President Donald Trump’s budget calls for cutting manufacturing training money that has helped provide hard-to-find skilled workers for Electric Boat and its suppliers, even as the president wants to ramp up building submarines.
“This is exactly the wrong direction we should be going,” said Rep. Joe Courtney, D-2nd District.
In May of 2015, Courtney invited former Labor Secretary Thomas Perez to tour Electric Boat and its suppliers.
The result: Connecticut received a $6 million grant that helped set up the Eastern Connecticut Manufacturing Pipeline, whose website encourages the unemployed and underemployed to sign up for short-term training to work at Electric Boat. “No experience necessary,” the website says.
But Trump’s budget for 2018 would cut the Department of Labor’s job training money by 35 percent.
At a confirmation hearing Wednesday, Sen. Chris Murphy, a member of the Senate Health, Education, Labor and Pensions Committee, urged Alexander Acosta, Trump’s pick to head the Labor Department, to restore the funding.

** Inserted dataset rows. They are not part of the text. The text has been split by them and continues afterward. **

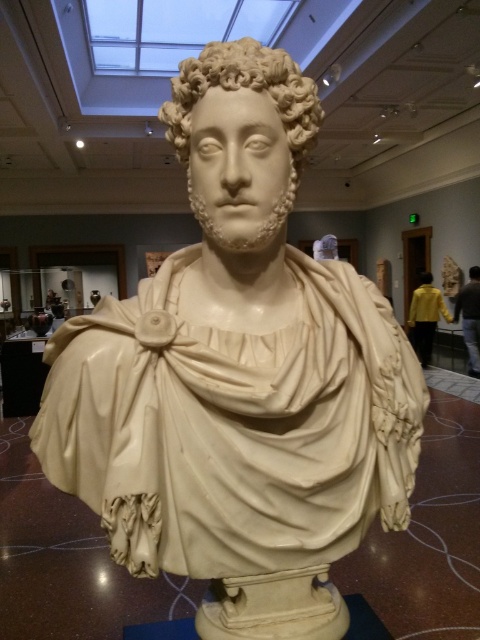 From the picture: Can you confirm if white marble bust at center is thinner than ivory sculpture at center?

In fact, white marble bust at center might be wider than ivory sculpture at center.

How distant is white marble bust at center from ivory sculpture at center?

white marble bust at center is 27.67 feet from ivory sculpture at center.

This screenshot has width=480, height=640. Identify the location of white marble bust at center. (253, 90).

Locate an element on the screen. This screenshot has width=480, height=640. white marble bust at center is located at coordinates (253, 90). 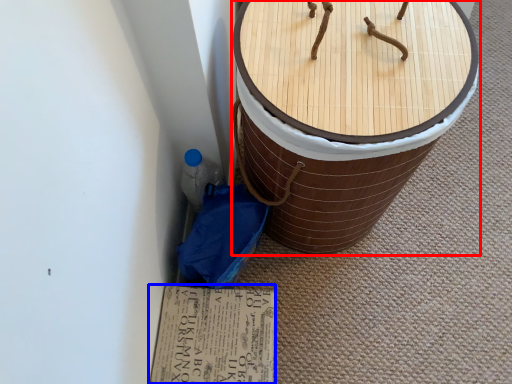 Question: Among these objects, which one is farthest to the camera, furniture (highlighted by a red box) or cardboard (highlighted by a blue box)?

Choices:
 (A) furniture
 (B) cardboard

Answer: (B) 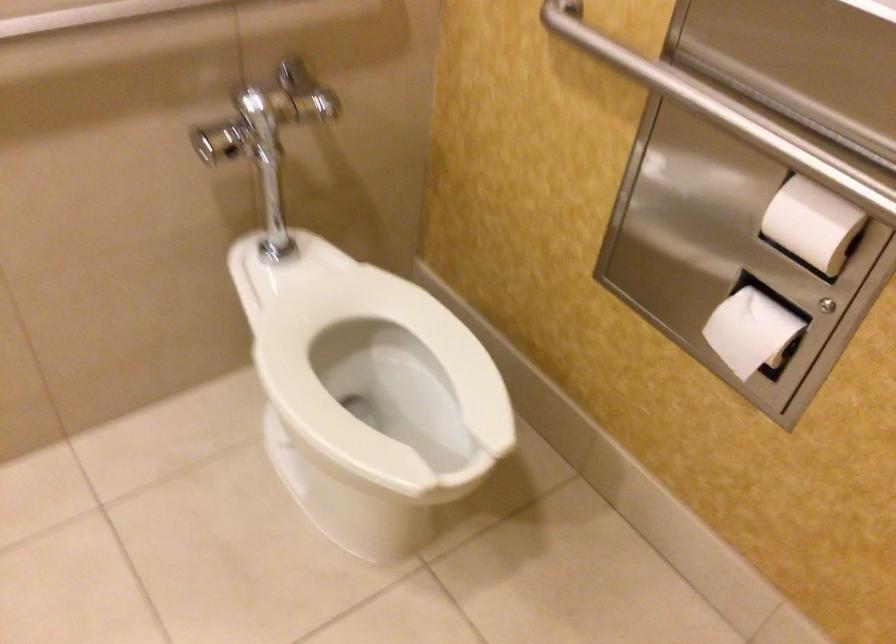 Find the location of `white toilet seat`. white toilet seat is located at coordinates (380, 381). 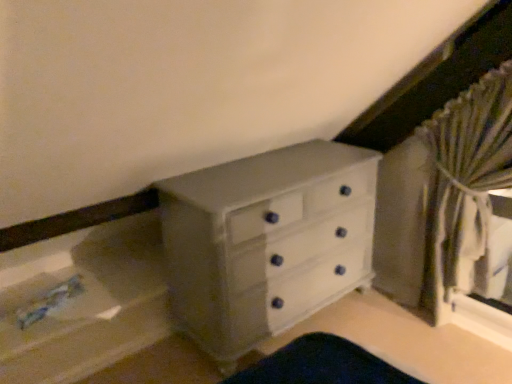 I want to click on white painted wood chest of drawers at center, so click(267, 241).

What do you see at coordinates (267, 241) in the screenshot? I see `white painted wood chest of drawers at center` at bounding box center [267, 241].

What do you see at coordinates (444, 199) in the screenshot?
I see `striped fabric curtain at right` at bounding box center [444, 199].

At what (x,y) coordinates should I click in order to perform the action: click on striped fabric curtain at right. Please return your answer as a coordinate pair (x, y). The image size is (512, 384). Looking at the image, I should click on (444, 199).

The image size is (512, 384). What are the coordinates of `white painted wood chest of drawers at center` in the screenshot? It's located at (267, 241).

Is white painted wood chest of drawers at center to the right of striped fabric curtain at right from the viewer's perspective?

No, white painted wood chest of drawers at center is not to the right of striped fabric curtain at right.

Is white painted wood chest of drawers at center positioned behind striped fabric curtain at right?

Yes, the depth of white painted wood chest of drawers at center is greater than that of striped fabric curtain at right.

Is point (273, 242) positioned in front of point (461, 120)?

Yes, point (273, 242) is in front of point (461, 120).

From the image's perspective, is white painted wood chest of drawers at center located above striped fabric curtain at right?

No, from the image's perspective, white painted wood chest of drawers at center is not above striped fabric curtain at right.

From a real-world perspective, which object rests below the other?

From a 3D spatial view, white painted wood chest of drawers at center is below.

Looking at their sizes, would you say white painted wood chest of drawers at center is wider or thinner than striped fabric curtain at right?

Clearly, white painted wood chest of drawers at center has more width compared to striped fabric curtain at right.

Is white painted wood chest of drawers at center taller than striped fabric curtain at right?

In fact, white painted wood chest of drawers at center may be shorter than striped fabric curtain at right.

Which of these two, white painted wood chest of drawers at center or striped fabric curtain at right, is smaller?

striped fabric curtain at right is smaller.

Is striped fabric curtain at right inside white painted wood chest of drawers at center?

No.

Are white painted wood chest of drawers at center and striped fabric curtain at right beside each other?

No.

Is white painted wood chest of drawers at center turned away from striped fabric curtain at right?

No, white painted wood chest of drawers at center is not facing the opposite direction of striped fabric curtain at right.

Where is `curtain in front of the white painted wood chest of drawers at center`? The width and height of the screenshot is (512, 384). curtain in front of the white painted wood chest of drawers at center is located at coordinates (444, 199).

In the scene shown: Considering the relative positions of striped fabric curtain at right and white painted wood chest of drawers at center in the image provided, is striped fabric curtain at right to the left or to the right of white painted wood chest of drawers at center?

In the image, striped fabric curtain at right appears on the right side of white painted wood chest of drawers at center.

Is striped fabric curtain at right positioned before white painted wood chest of drawers at center?

Yes, the depth of striped fabric curtain at right is less than that of white painted wood chest of drawers at center.

Considering the points (501, 103) and (346, 231), which point is in front, point (501, 103) or point (346, 231)?

Positioned in front is point (501, 103).

From the image's perspective, is striped fabric curtain at right on top of white painted wood chest of drawers at center?

Indeed, from the image's perspective, striped fabric curtain at right is shown above white painted wood chest of drawers at center.

From a real-world perspective, does striped fabric curtain at right stand above white painted wood chest of drawers at center?

Yes, from a real-world perspective, striped fabric curtain at right is over white painted wood chest of drawers at center

Which of these two, striped fabric curtain at right or white painted wood chest of drawers at center, is wider?

With larger width is white painted wood chest of drawers at center.

Is striped fabric curtain at right taller than white painted wood chest of drawers at center?

Indeed, striped fabric curtain at right has a greater height compared to white painted wood chest of drawers at center.

Who is bigger, striped fabric curtain at right or white painted wood chest of drawers at center?

With larger size is white painted wood chest of drawers at center.

Looking at this image, would you say striped fabric curtain at right is outside white painted wood chest of drawers at center?

Yes, striped fabric curtain at right is not within white painted wood chest of drawers at center.

Is striped fabric curtain at right in contact with white painted wood chest of drawers at center?

No, striped fabric curtain at right is not next to white painted wood chest of drawers at center.

Is striped fabric curtain at right aimed at white painted wood chest of drawers at center?

No.

Measure the distance between striped fabric curtain at right and white painted wood chest of drawers at center.

They are 24.39 inches apart.

You are a GUI agent. You are given a task and a screenshot of the screen. Output one action in this format:
    pyautogui.click(x=<x>, y=<y>)
    Task: Click on the curtain above the white painted wood chest of drawers at center (from a real-world perspective)
    
    Given the screenshot: What is the action you would take?
    pyautogui.click(x=444, y=199)

Identify the location of curtain that is above the white painted wood chest of drawers at center (from the image's perspective). Image resolution: width=512 pixels, height=384 pixels. (444, 199).

The image size is (512, 384). Identify the location of curtain that is in front of the white painted wood chest of drawers at center. (444, 199).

“I get a little worried when I hear you talk about accepting a lower level of funding for job training,” Murphy said. “You know, the President’s budget has winners and losers, right? There’s a lot more money for defense, there’s money for a [border] wall, and that comes at the expense of other programs.”

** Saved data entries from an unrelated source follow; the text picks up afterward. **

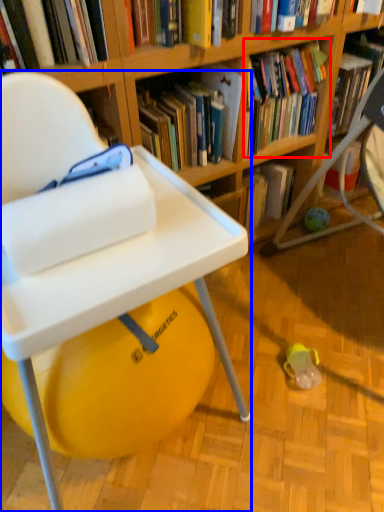 Question: Which object appears farthest to the camera in this image, book (highlighted by a red box) or chair (highlighted by a blue box)?

Choices:
 (A) book
 (B) chair

Answer: (A) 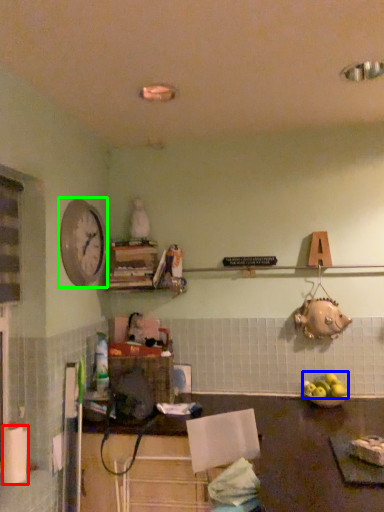 Question: Which is farther away from paper towel (highlighted by a red box)? apple (highlighted by a blue box) or clock (highlighted by a green box)?

Choices:
 (A) apple
 (B) clock

Answer: (A) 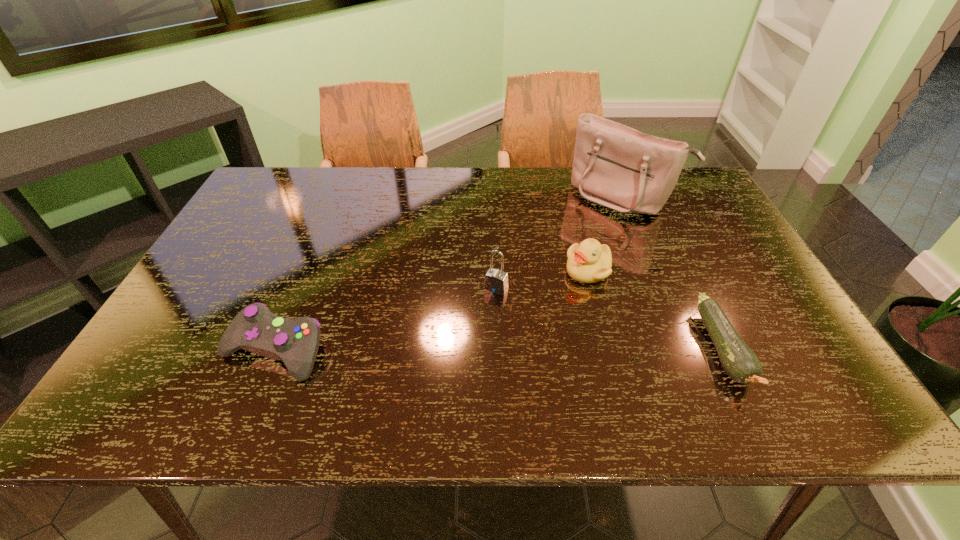 Where is `control`? This screenshot has height=540, width=960. control is located at coordinates (255, 328).

The height and width of the screenshot is (540, 960). Identify the location of the second shortest object. (255, 328).

Identify the location of zucchini. (739, 361).

This screenshot has width=960, height=540. What are the coordinates of `duckling` in the screenshot? It's located at click(x=588, y=262).

The image size is (960, 540). I want to click on the second object from left to right, so click(496, 281).

Locate an element on the screen. padlock is located at coordinates (496, 281).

Murphy also said the boost in defense spending in Trump’s budget, which would be offset by cuts to dozens of domestic programs, would allow Electric Boat to build additional submarines.
“But if we don’t have the workforce pipeline necessary to staff the supply chain, those jobs will go overseas,” Murphy said. “At the Eastern CT Manufacturing Pipeline, it’s not about mismatched resources. It’s simply about not having enough resources.”
Acosta answered, “It’s not enough that a program sounds good, a program has to be shown to be good.” But he seemed open to reconsider the budget cut.
“I want to go through these programs and compile the data,” Acosta said, “because for a lot of these programs, I believe the rate of return on taxpayer – an investment of taxpayer dollar – is quite significant and would pay for itself very readily in money saved and taxes paid by the fact that individuals have jobs,” he said.
Connecticut has receive a number of other grants from the U.S. Labor Department in the past few years, including a $2.5 million Advanced Manufacturing Initiative grant in 2014 to help hire instructors, renovate instructional labs and purchase state-of-the-art equipment at Connecticut colleges.
But Connecticut officials and federal lawmakers were hoping for more help from the federal government to shore up the state’s manufacturing base.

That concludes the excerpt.